Wednesday 25 November 2009

James acts oddly

I had a phone call from the Welfare Officer at James' school. I had been expecting it. After all, it was only a matter of time.

"We are very concerned about James' odd behaviour," she said.

"Oh really?" I answered innocently. "What's he been doing?"

"The Headteacher found him in the playgroup yesterday walking round a dustbin," she said. "Just walking round and round. He was making himself really dizzy. A whole crowd of boys had gathered to watch him. The Head was concerned that a fight might break out, so she went out to ask him what he was doing. He answered that he was trying to set a new world record for walking around a dustbin. She took him into her office and had Stern Words with him. It contravenes Health and Safety you know."

That Health and Safety legislation must be really comprehensive. It was hard to think of a suitable answer. I did my best however.

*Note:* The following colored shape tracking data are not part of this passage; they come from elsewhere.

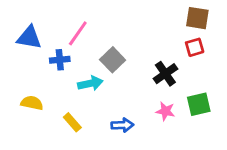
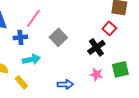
red square: (195, 47) -> (109, 28), moved, turned -32
cyan arrow: (90, 83) -> (31, 59), moved
yellow rectangle: (72, 122) -> (21, 82), moved

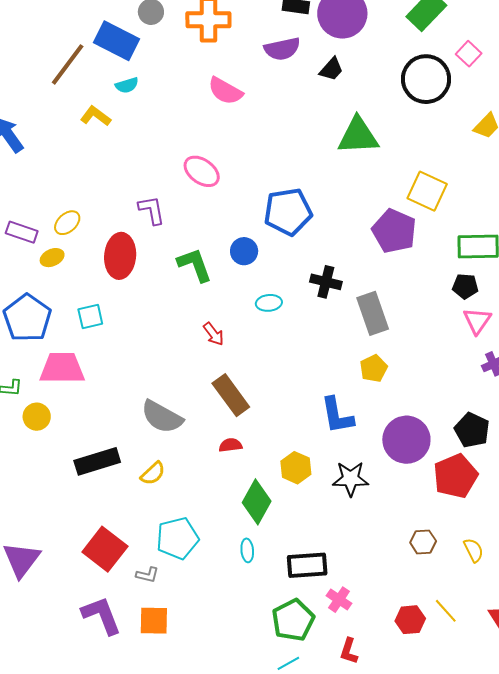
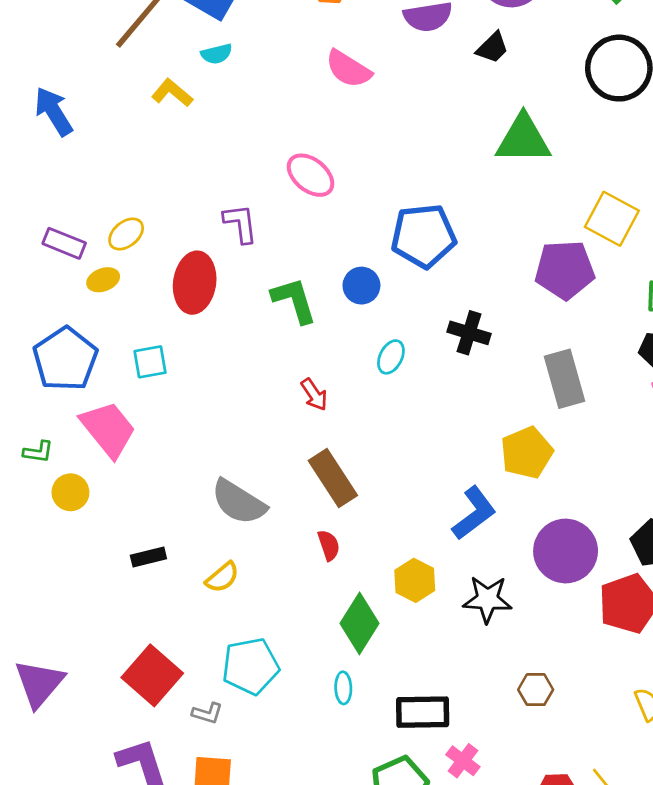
purple pentagon: (394, 231) -> (565, 270), turned -30
cyan ellipse: (269, 303) -> (391, 357), turned -60
gray rectangle: (373, 313) -> (564, 379), moved
pink trapezoid: (62, 368) -> (108, 429), turned 48
yellow pentagon: (374, 368) -> (527, 453), size x1.4
blue L-shape: (337, 415) -> (474, 513), turned -120
red semicircle: (231, 445) -> (329, 545), turned 75
black rectangle: (97, 461) -> (148, 557), size x0.6
brown hexagon: (423, 542) -> (536, 690), moved

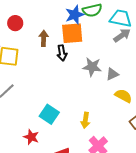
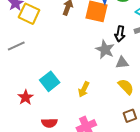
black arrow: (62, 53) -> (120, 34), moved
yellow arrow: (85, 120) -> (84, 89), moved

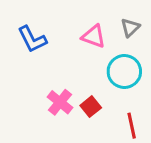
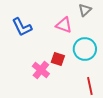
gray triangle: (130, 28) -> (85, 10), moved
red square: (91, 107) -> (58, 59), moved, turned -32

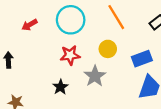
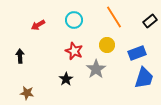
cyan circle: (71, 20) -> (74, 20), size x0.7
red star: (70, 55) -> (74, 51), turned 30

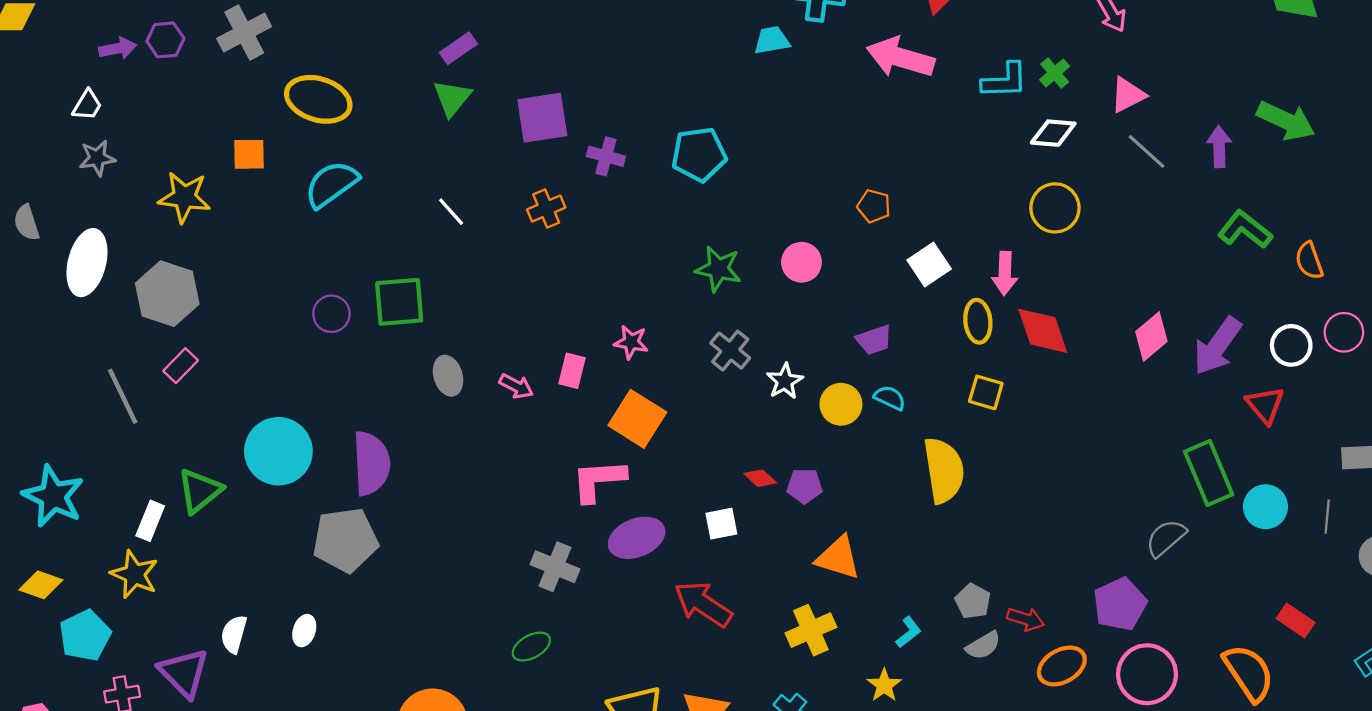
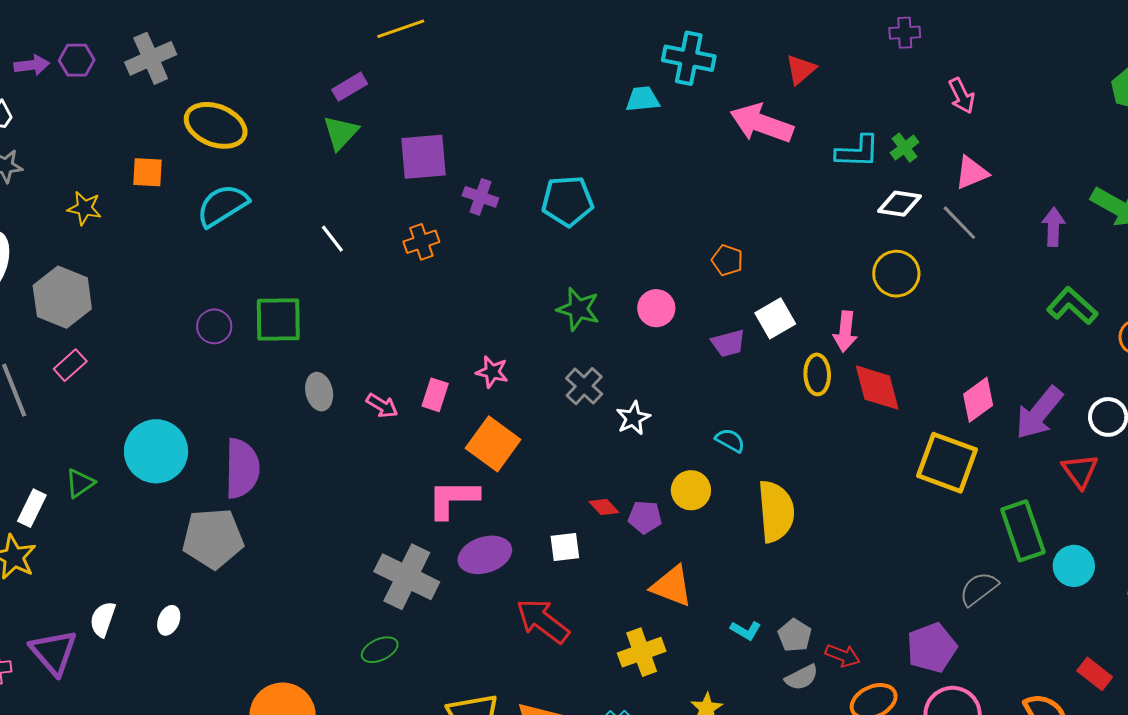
gray line: (1147, 151) -> (959, 223), moved
yellow star: (184, 197) -> (84, 208), size x0.7
purple trapezoid: (874, 340) -> (728, 343), moved
yellow square: (986, 392) -> (947, 463), moved, size x1.8
yellow circle: (841, 404) -> (691, 490), moved
green triangle: (200, 491) -> (80, 483), size x0.7
gray cross: (555, 567) -> (407, 577), size x1.4
cyan L-shape: (909, 632) -> (746, 630), moved, turned 64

I explained that James was a benign schizotype, which means that he has a genetic predisposition to schizophrenia. I explained that, when his brain is overloaded with tiredness, stress, noise or excitement he loses "situational awareness" and enters a sort of dream state. If he has lost the plot enough to be trying to lose consciousness then he is presumably very worried about something. The Head then giving him a telling off could make him hallucinate, forget where he is or imagine that she is a demon or a bowl of tulips. Far better, in my opinion, to sit him down somewhere quiet, give him a glass of water and then calmly and quietly ask him what is the matter.

I regretted not having mentioned James' weird tendencies before to the school, but explained that I am fed up of teachers, support staff and even doctors thinking that I have delusional tendencies. It tends to work out better if people realise that James is odd, and then come to me for help puzzling him out.

His last teacher at Primary School understood him very well. She used to send him on imaginary errands around the school at about 2pm, which woke him up a bit. She realised that otherwise he started seeing fairies and ghosts at around 2:30. Even so she didn't get it right every time. She didn't realise that, once his brain overloaded, he lost the power of speech and so couldn't tell her he was losing his grip on reality. When he was compelled to go to a school disco he ended up crouched in the boys' toilets with his eyes screwed shut and his fingers in his ears. His teacher had no idea that anything was wrong at the time and afterwards he felt too ashamed to tell her.

Despite my lack of faith (we schizotypes are mildly paranoid) the Welfare Officer at Big School showed a great deal of concern. She would like to get James recognised as requiring extra support (I think it means extra funding for the Welfare Office) and so suggested that they refer him to a psychologist. I answered that if they could find a psychologist that was up to speed with schizotypy I would eat James' shorts, but I would be very happy to be proved wrong. Even if he can't get on the Officially Odd list, it would help him a lot if his teachers could be educated in ways to deal with an overloading schizotype. They don't get training in dealing with hallucinating students.

1 comment:

  1. wow you do learn something new every day. interesting condition indeed, I am a polar opposite, if you will because I am into lucid dreaming, which is basically having the concentration/skill to use some techniques to get rid of the dillusions/nonlogic of a dream and realise that it's all basically a hallucination and then be able to control it/have fun with it.